Resource Architecture
Below is a diagram of the Azure resources that get deployed when you run azd up
. Everything is organized under a single
resource group:
- Storage Account (with
source
container): Where you drop PDFs to be processed. - Event Grid: Sends notifications to the function app whenever a new file is uploaded.
- Function App: Hosts the Durable Functions that orchestrate parsing, embedding, indexing and serving the http endpoints.
- App Service Plan (Flex Consumption Plan): Underlying hosting model for the Function App.
- Document Intelligence: Extracts text from PDFs or other document types (if implemented).
- Azure OpenAI Embeddings: Converts text to vector embeddings for advanced AI search.
- AI Search: Stores and queries your indexed documents, with a default index out of the box.
- Application Insights: Collects telemetry, logs, and performance metrics.
Feel free to customize or rename these resources to suit your workflow.

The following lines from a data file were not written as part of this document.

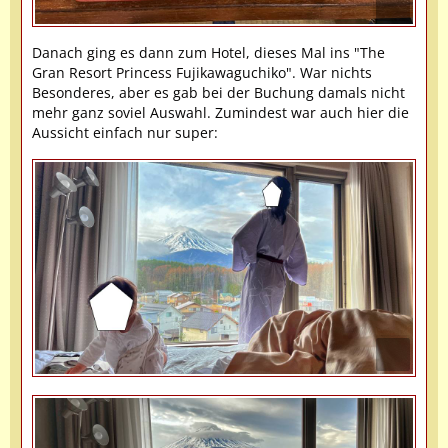
Danach ging es dann zum Hotel, dieses Mal ins "The
Gran Resort Princess Fujikawaguchiko". War nichts
Besonderes, aber es gab bei der Buchung damals nicht
mehr ganz soviel Auswahl. Zumindest war auch hier die
Aussicht einfach nur super:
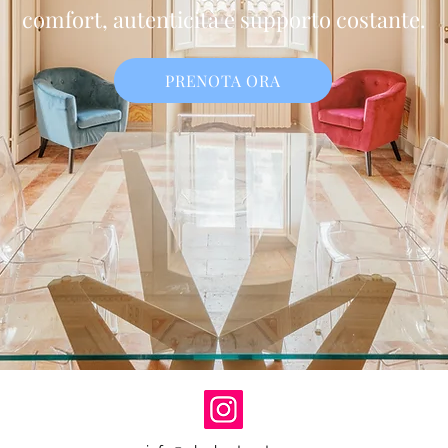
comfort, autenticità e supporto costante.
PRENOTA ORA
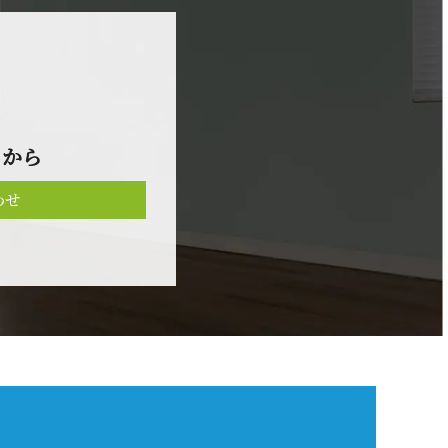
 か ら
わせ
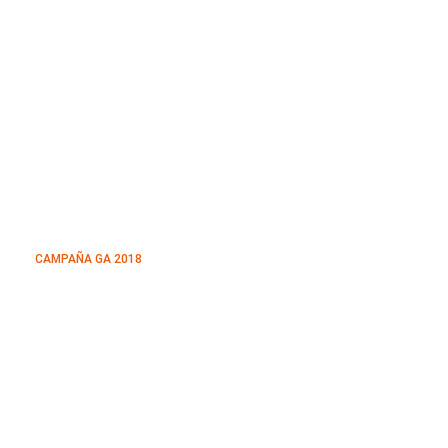
CAMPAÑA GA 2018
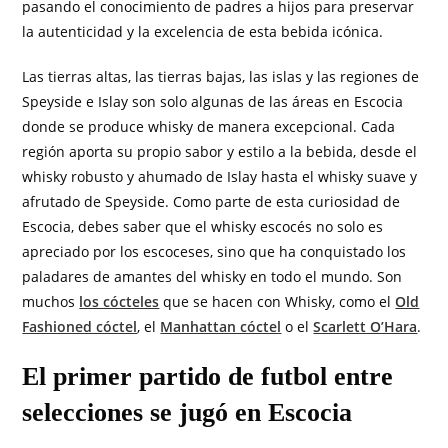
pasando el conocimiento de padres a hijos para preservar
la autenticidad y la excelencia de esta bebida icónica.
Las tierras altas, las tierras bajas, las islas y las regiones de
Speyside e Islay son solo algunas de las áreas en Escocia
donde se produce whisky de manera excepcional. Cada
región aporta su propio sabor y estilo a la bebida, desde el
whisky robusto y ahumado de Islay hasta el whisky suave y
afrutado de Speyside. Como parte de esta curiosidad de
Escocia, debes saber que el whisky escocés no solo es
apreciado por los escoceses, sino que ha conquistado los
paladares de amantes del whisky en todo el mundo. Son
muchos
los cócteles
que se hacen con Whisky, como el
Old
Fashioned cóctel
, el
Manhattan cóctel
o el
Scarlett O’Hara
.
El primer partido de futbol entre
selecciones se jugó en Escocia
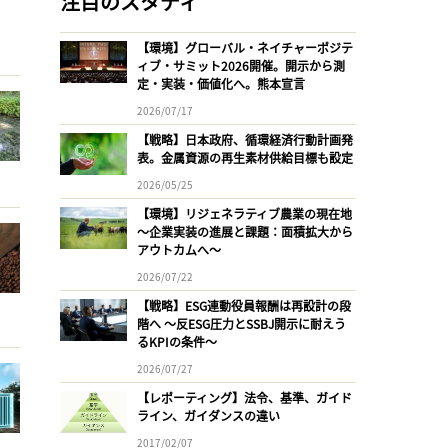
注目のスタディ
【環境】グローバル・ネイチャーポジテ
ィブ・サミット2026開催。開示から測
定・実装・価値化へ。熊本宣言
2026/07/17
【戦略】日本政府、循環経済行動計画発
表。金属資源の再生素材供給目標も設定
2026/05/25
【環境】リジェネラティブ農業の現在地
〜企業実装の進展と課題：面積拡大から
アウトカムへ〜
2026/07/22
【戦略】ESG連動役員報酬は再設計の段
階へ 〜反ESG圧力とSSBJ開示に耐えう
るKPIの条件〜
2026/07/27
【レポーティング】法令、基準、ガイド
ライン、ガイダンスの違い
2017/02/07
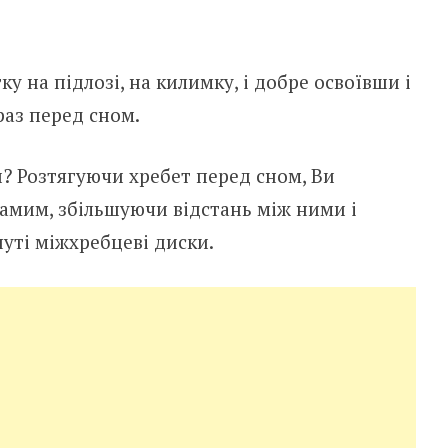
у на підлозі, на килимку, і добре освоївши і
раз перед сном.
и? Розтягуючи хребет перед сном, Ви
самим, збільшуючи відстань між ними і
уті міжхребцеві диски.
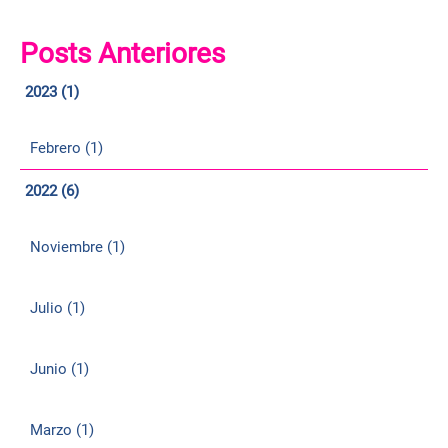
Posts Anteriores
2023 (1)
Febrero (1)
2022 (6)
Noviembre (1)
Julio (1)
Junio (1)
Marzo (1)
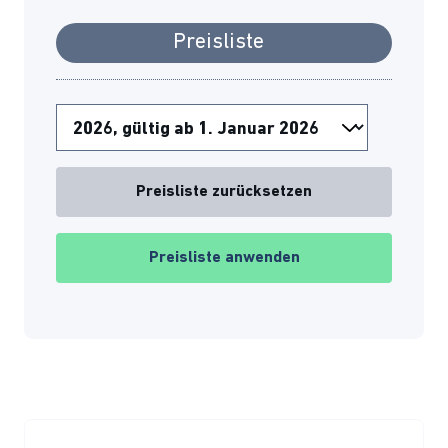
Preisliste
Preisliste zurücksetzen
Preisliste anwenden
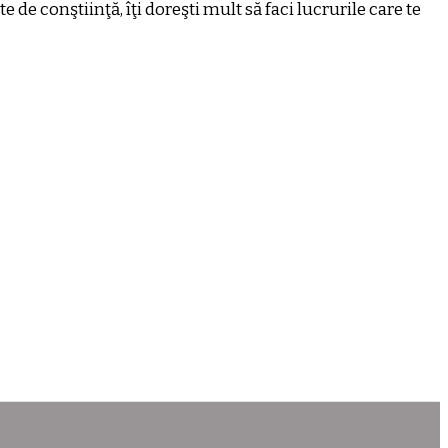
 de conştiinţă, îţi doreşti mult să faci lucrurile care te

For more details on each service:
- Azure Cognitive Services Document Intelligence
- Azure OpenAI Service
- Azure AI Search
- Application Insights
Contributing
Feel free to open issues or submit pull requests if you’d like to help out. All improvements are welcome—whether that’s more chunking strategies, extra integration tests, or better docs.